Examples of measures to be taken by States include:

· Scale up the amount of unavoidable surplus food which is sent to animal feed. Ensure that it is legal to feed all safely-treated surplus food containing meat to omnivorous non-ruminants like pigs and chickens, once it has been subjected to a safe heat-treatment complemented with acidification in rigorously regulated off-farm processing facilities. For more info, see (Luyckx et al., 2019)

c. Taking into account the need to foster FLW policy coherence, which cross-cutting issues are relevant to the FLW topic, as addressed in section 2.2.4?

National governments:

· Adopt binding statutory targets to reduce food waste by 50% from farm to fork by 2030 (not just to reduce consumer and retail waste by 50% and more vaguely reduce food “loss”).
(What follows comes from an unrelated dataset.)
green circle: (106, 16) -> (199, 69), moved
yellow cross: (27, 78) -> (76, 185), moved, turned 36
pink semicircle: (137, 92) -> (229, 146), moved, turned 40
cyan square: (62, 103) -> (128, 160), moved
Binding measures should be taken in preference to voluntary agreements.

· Integrate food waste reduction efforts into Intended Nationally Determined Contributions (INDCs) and emissions reduction plans.

· Measure food waste annually at all stages of the supply chain, from the point food is mature enough to harvest through to consumer level – to create baselines for targeted reduction.

· Introduce legal requirement for businesses over a certain size to measure and report their company’s food waste figures, on an individual company basis

· Adequately fund the above measures.

3. Can you provide specific examples of policies, interventions, initiatives, alliances and institutional arrangements which should be considered as best practices in FLW prevention, reduction, food recovery, repurposing and recycling?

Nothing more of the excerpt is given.